パパルの顔を見る限り、言い逃れできないと覚悟している。
ユウトから質問した。
「よくも俺を騙してくれましたね。弁明があれば聞きましょう」
パパルはユウトを見て節に弁解した。
「庄屋様を騙して悪いと思っています。処刑も覚悟します。でも、これだけはわかってほしい。肥料は空気から作れるのです」
パパルは自分の身の心配より、自分の理論の正しさを訴えていた。パパルがユウトを騙した理由が見えた。パパルは儲けたかったのではない。自分が正しいと、世に証明したかったと感じた。
あえてユウトは冷たく突き放す。
「でも、肥料は空気からできなかったのでしょう」
パパルは真摯に訴えた。
「違う! 肥料はできたんだ。だが、製造過程に問題があった。機械を改造すれば肥料はできる。儂の理論は間違っていない」
「だから俺を騙していい、と思っていたんですか?」
「こうなれば虚しい言い訳に聞こえるでしょう。騙しても結果が出れば問題ないと思ったんです。成功はもう目の前だと……」
パパルの言葉は最後に小さくなり消えた。あとちょっと、あとちょっと、と思っていたが、超えられない壁があった。それで使い込みが多額になった。

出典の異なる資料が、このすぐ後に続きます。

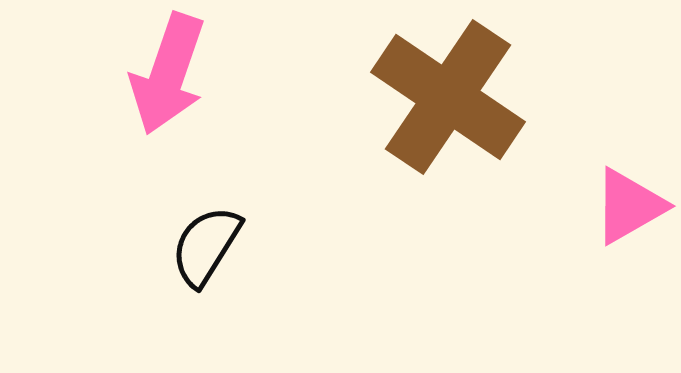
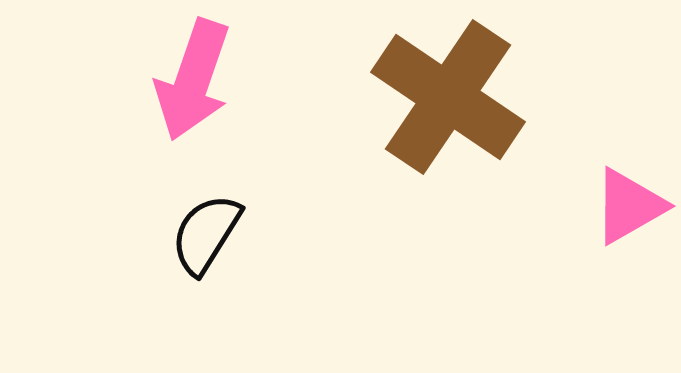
pink arrow: moved 25 px right, 6 px down
black semicircle: moved 12 px up
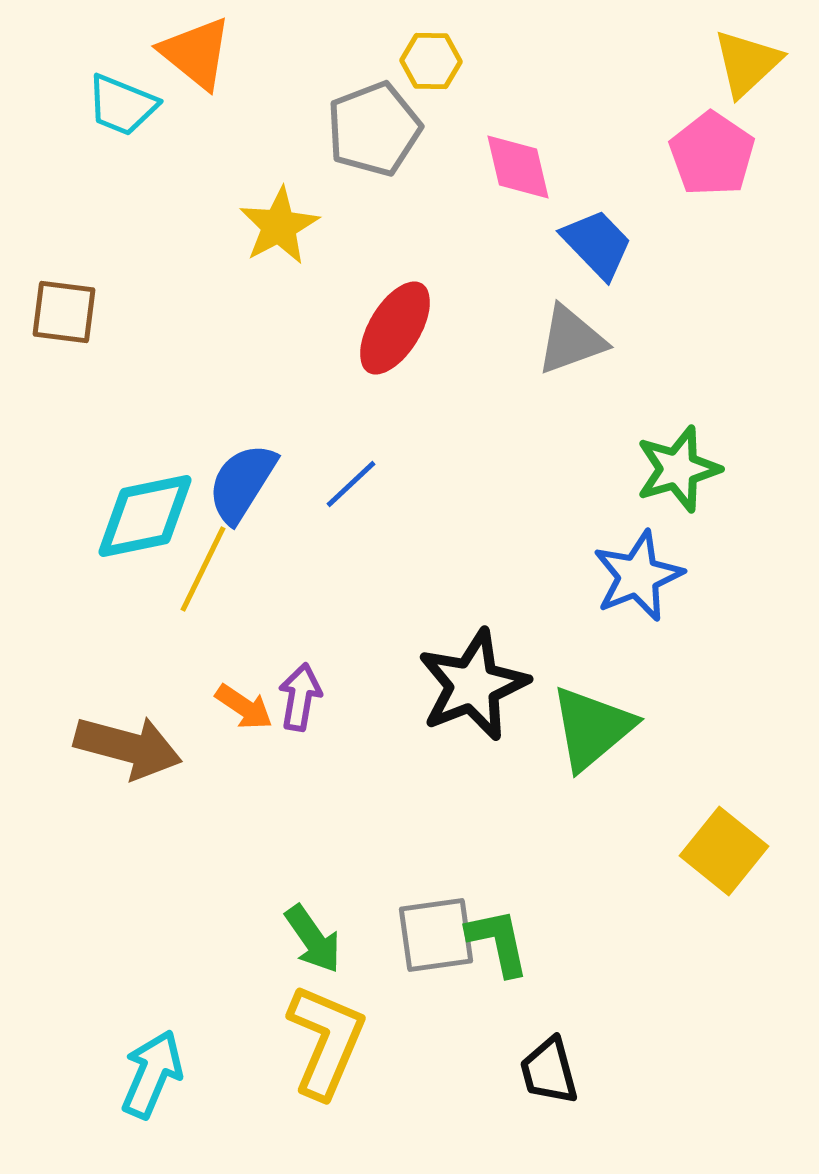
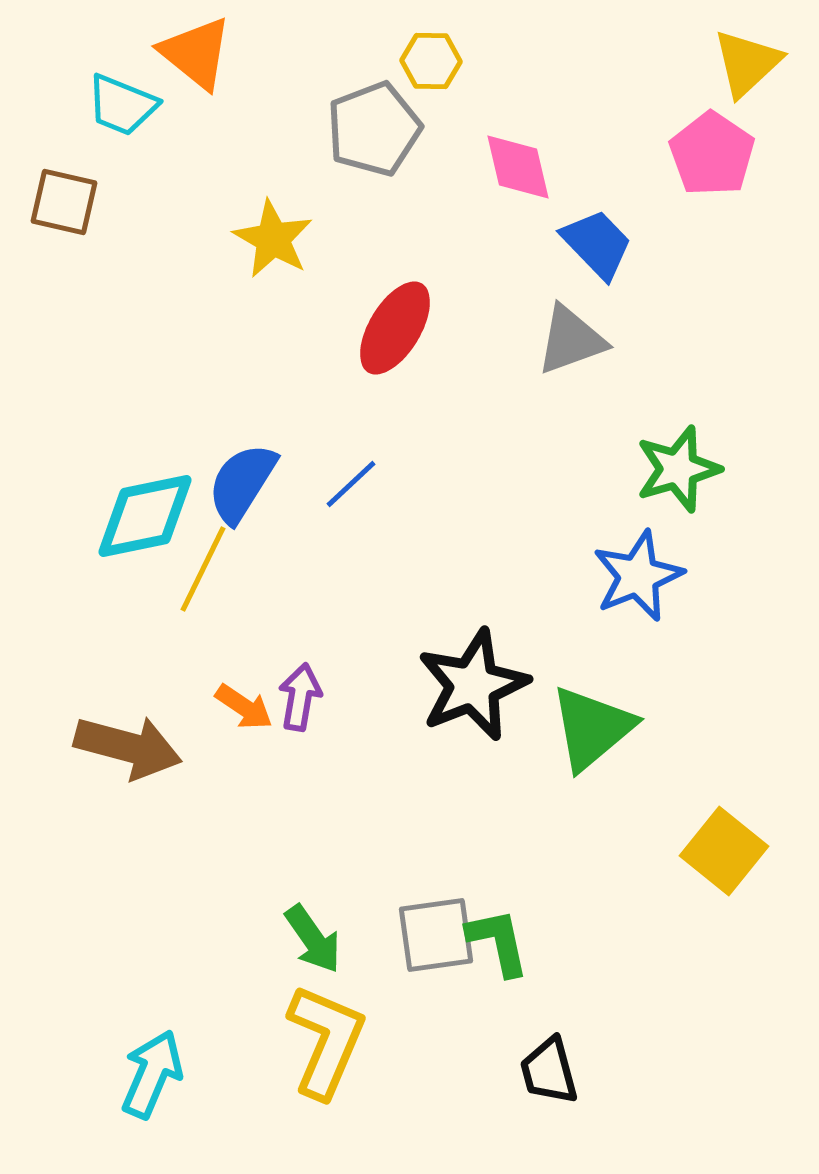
yellow star: moved 6 px left, 13 px down; rotated 14 degrees counterclockwise
brown square: moved 110 px up; rotated 6 degrees clockwise
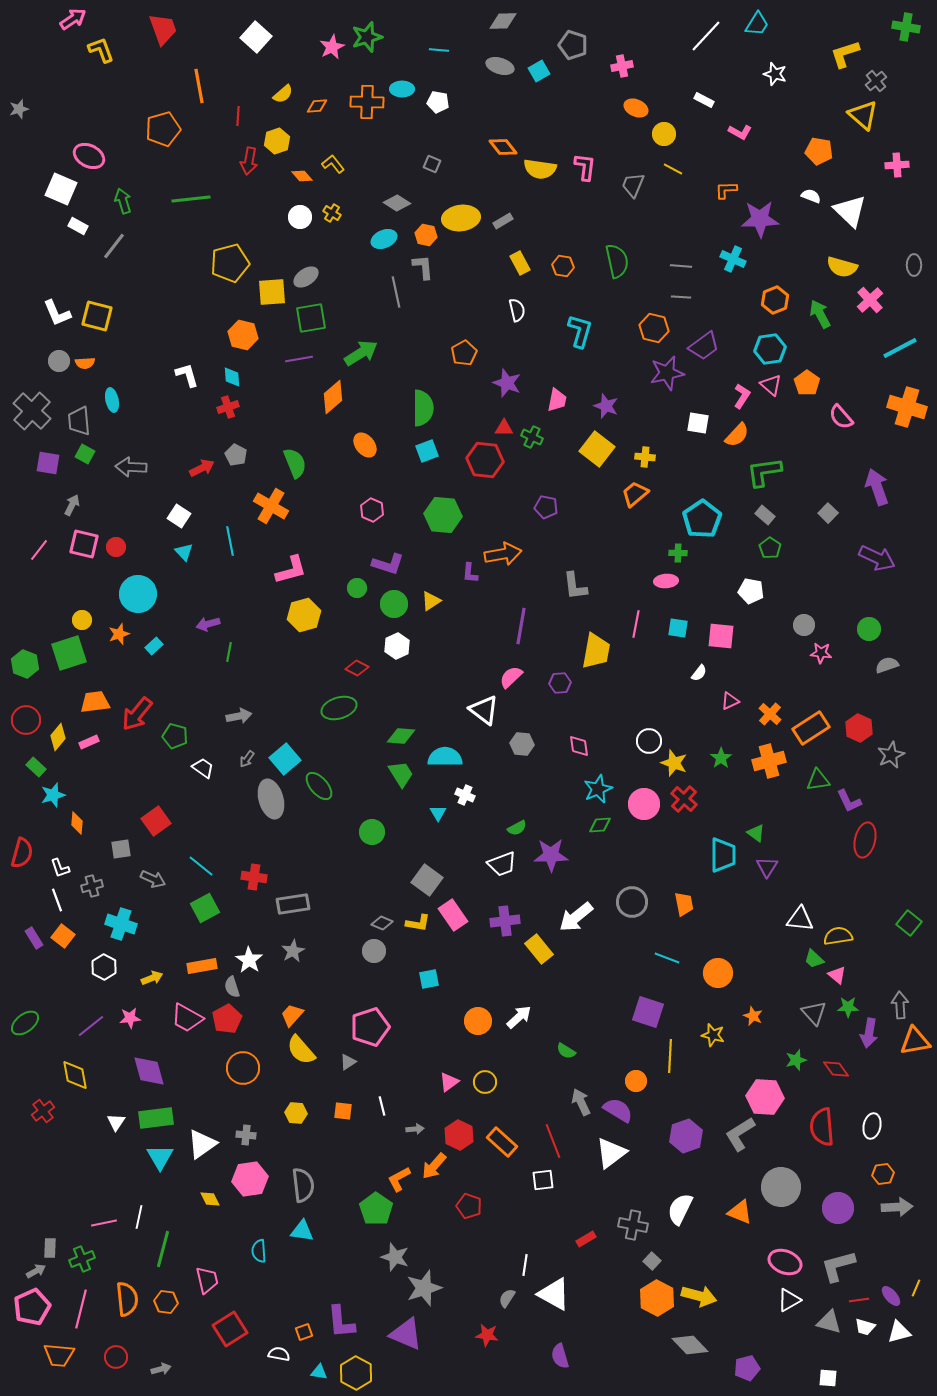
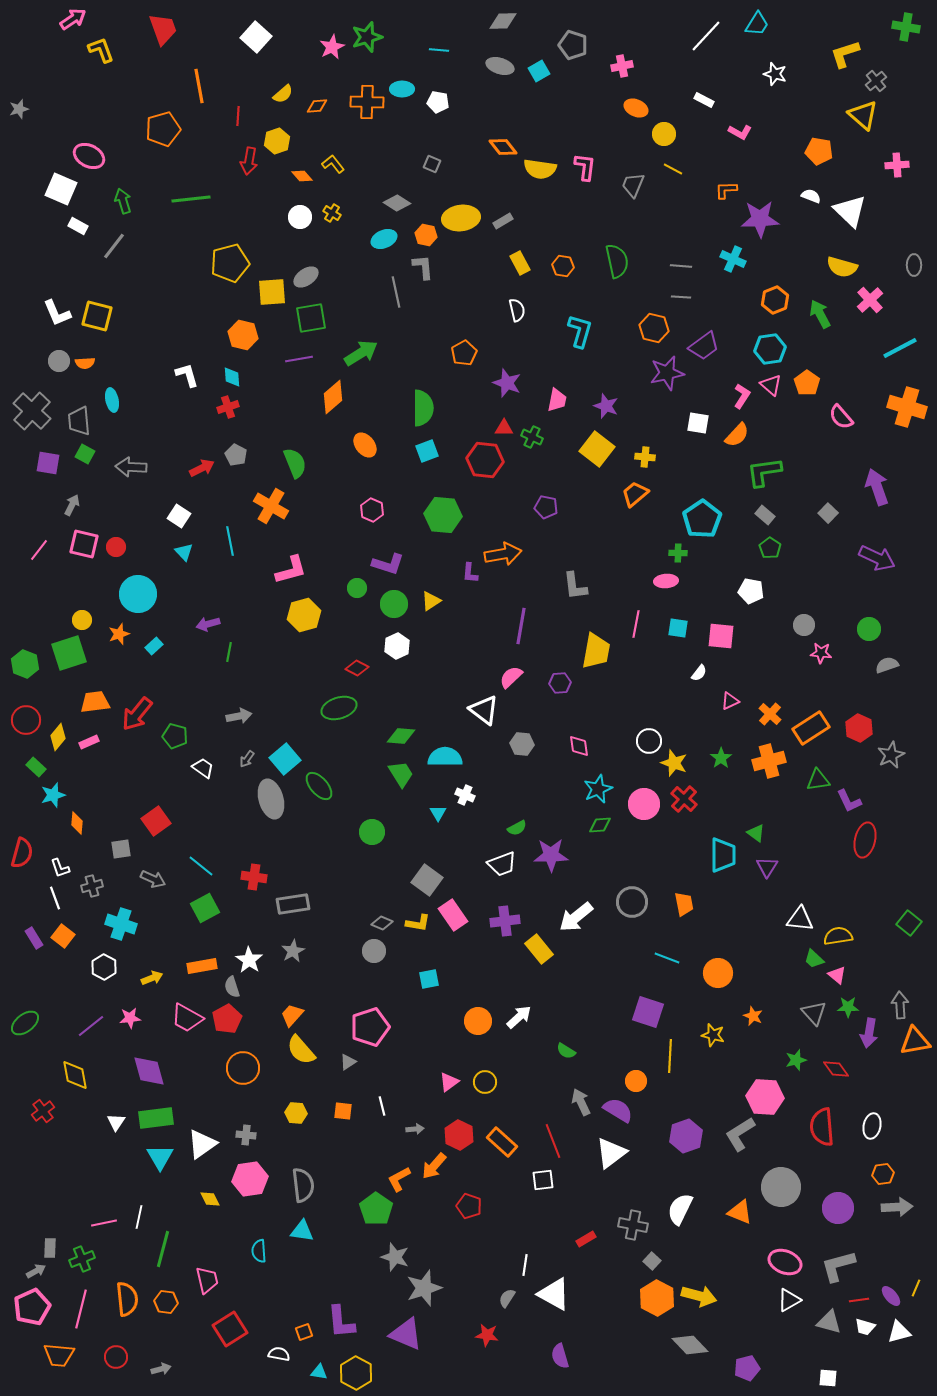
white line at (57, 900): moved 2 px left, 2 px up
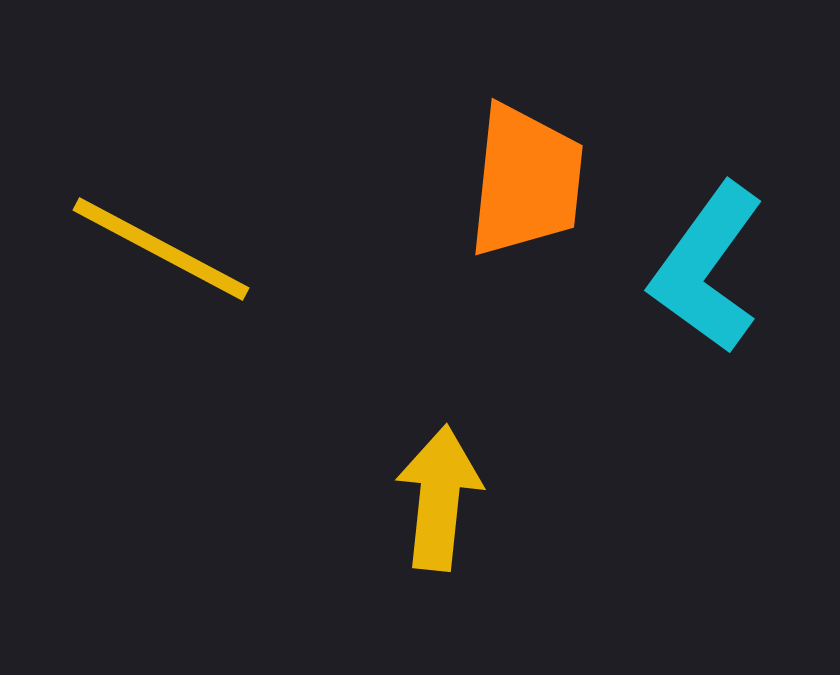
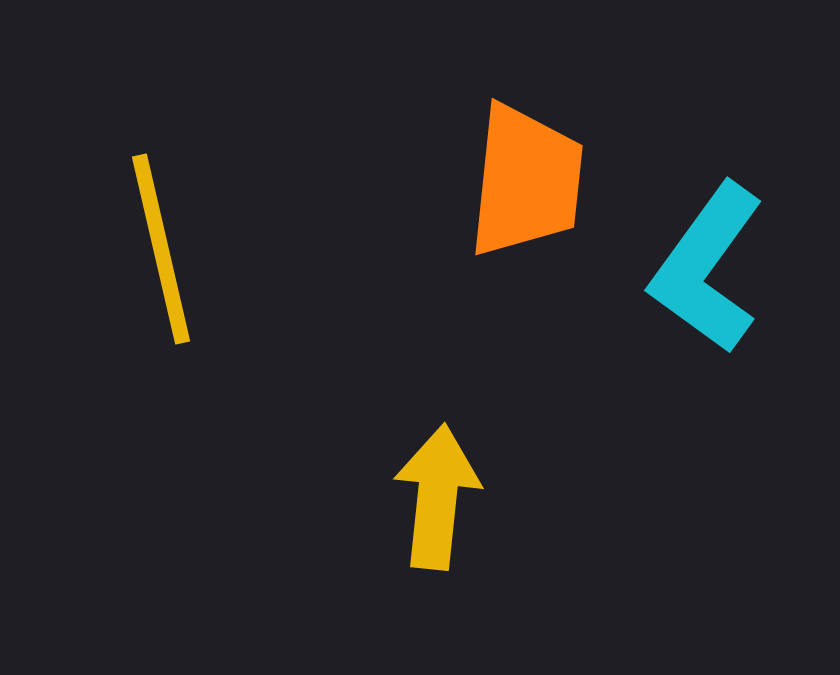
yellow line: rotated 49 degrees clockwise
yellow arrow: moved 2 px left, 1 px up
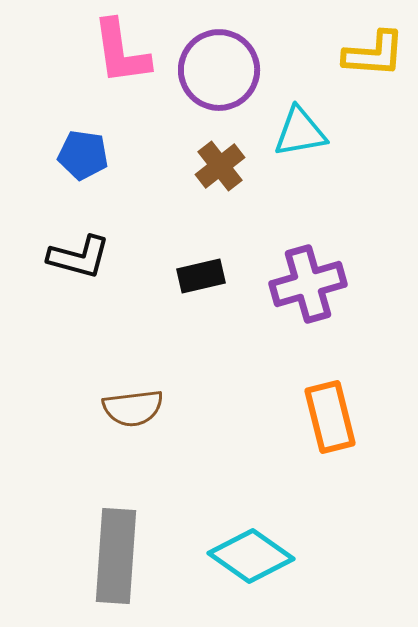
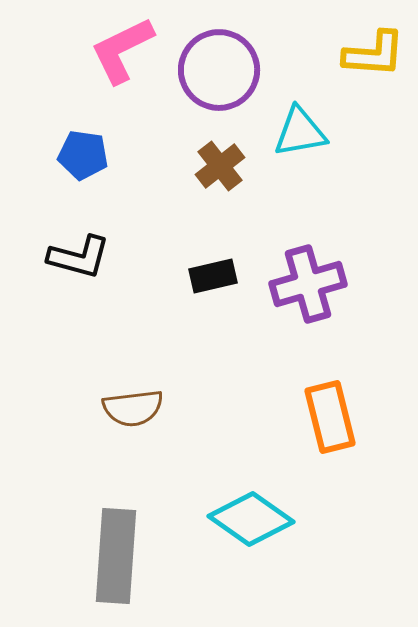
pink L-shape: moved 1 px right, 2 px up; rotated 72 degrees clockwise
black rectangle: moved 12 px right
cyan diamond: moved 37 px up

サイメイの顔をちらりとユウトは見る。サイメイの顔は険しい。サイメイはパパルを詐欺師だと判断している。同時に温情は不要とも見える。
ユウトにはパパルの心情に同情していた。
「結果は出なかった。貴方を追放した学者たちが正しかった、そう思いませんか?」
処刑寸前と覚悟したのかパパルは叫んだ。
「違う! 儂は間違っていない。このまま処刑されるのは構わない。だが、儂の考えは正しいんだ」
これ以上、弁解させて無駄とサイメイは思ったのか、ユウトに尋ねる。
「パパルの処分をどういたしましょう。街に与えた損失は大きすぎます。処刑して広場に晒しますか?」
ユウトはパパルの意志の固さを確認したかった。ユウトはわざと優しい声を出した。
「パパルさんは町に大きな損害を故意に与えた。だが、自分が間違っていたと悔い改めるなら温情をかけましょう。空気は肥料から作れるとまだ、俺を騙そうとしますか?」
パパルはグッと表情を悲しく歪ませる。
「たとえこのまま無罪放免になっても儂に残された時間は少ない。なら、儂は信念に従って死にたい。庄屋様、肥料は空気から作れるのです」
パパルにもう一度騙されるかもしれないが、ユウトは決断した。
「罪人パパルは縛り首にします」
ユウトの宣告を聞いてパパルはそっと目を閉じた。
「ただし、刑の執行は空気から肥料ができた後にします」
ユウトの言葉を聞いてパパルは信じられないとばかりに目を見開いた。
「庄屋様は空気から肥料を作れると、信じてくれるのですか?」
「パパルさんは信用しません。ですが、空気から肥料を作る理論は嘘だと思えません」
ユウトの言葉にサイメイが激高して声を上げた。
「まだそんな馬鹿げた夢を見るんですか! 街の今後を考えれば無駄な金はないんです」
「俺は夢を見ます。パパルさんには引き続き空気からの肥料の製造研究をさせます。予算も足りないのであれば、追加しましょう」
涙を流しパパルは尋ねた。
「研究を続けて良いのですか? 儂はすでに一度失敗した。庄屋様も騙した。それなのに信じていただけるのですか?」
「勘違いしてもらっては困ります。俺はパパルさんを信じません。空気から肥料を作る理論を信じています。俺はパパルさんを追い出した学者とは違う」
ユウトの言葉を聞いてパパルはボロボロと涙を流した。だが、サイメイは納得しない。
「法を曲げてはいけません。それでは法を守る者がいなくなります」
「嫌な言い方ですが、この街は俺の支配下にあります。領主様との結婚も間近です。現時点では俺が街の法です」
ユウトの言葉にサイメイは怒りを露わにした。
「できるかどうかわからない怪しげな研究に金をつぎ込めば、街の財政は破綻します。庄屋様は怪しげな儲け話のために、重税で街の民を苦しめるおつもりですか!」
サイメイほどの才女にしても空気から肥料を作るのは夢物語だと決めている。サイメイですら理解してくれないのだから、他の人間にはもっと馬鹿げた研究に見えるだろう。
「金の事なら心配無用。街には貯めた裏金がある」
「庄屋様は馬鹿です! 今はよくても今後は苦しくなります。金は空から降ってきません」
ここは曲げられないとユウトは頑張った。
「いいや、空気から肥料ができれば金は空から降ってくると同義だ。その間に必要な金は俺がどうにかする。今までもそうしてきた。これからもそうだ」
ユウトの決断にサイメイは今までにないくらい怒った。
「庄屋様は今まで上手くいったので図に乗っています。物事はそんなに思い通りに進まない」
「ならば進むように努力してください。方針は俺が決める。それでもダメで俺が野垂れ死にするなら、俺の死を笑ってくださってけっこうです」
ユウトが引かないとわかると、サイメイは怖い顔で睨んだまま何も言わなくなった。
ユウトはパパルに強い視線を送る。
「これで街もパパルさんの研究と一蓮托生です。もう、できないは許されません。また虚偽の報告をしたら今度こそ研究は闇に消えますよ」
思わぬ展開にパパルは驚きながらも誓った。
「儂の命が終わり、露と消えようとも、成果だけは残していきます」
覚悟は決まった。ユウトはサイメイに告げる。
「方針は決まりました。支払われることになっていた下層民への残りの支払いは分割でいいので払ってください」
ムスッとした顔でサイメイは承諾した。
「庄屋様の仰せのままに。ですが今の決定で街が滅んでも知りませんよ」
どこまで行っても、難題が続く。庄屋業がこれほど険しい道程とは思わなかった。下手な冒険よりもずっと危険だと、昔の自分に教えてやりたい。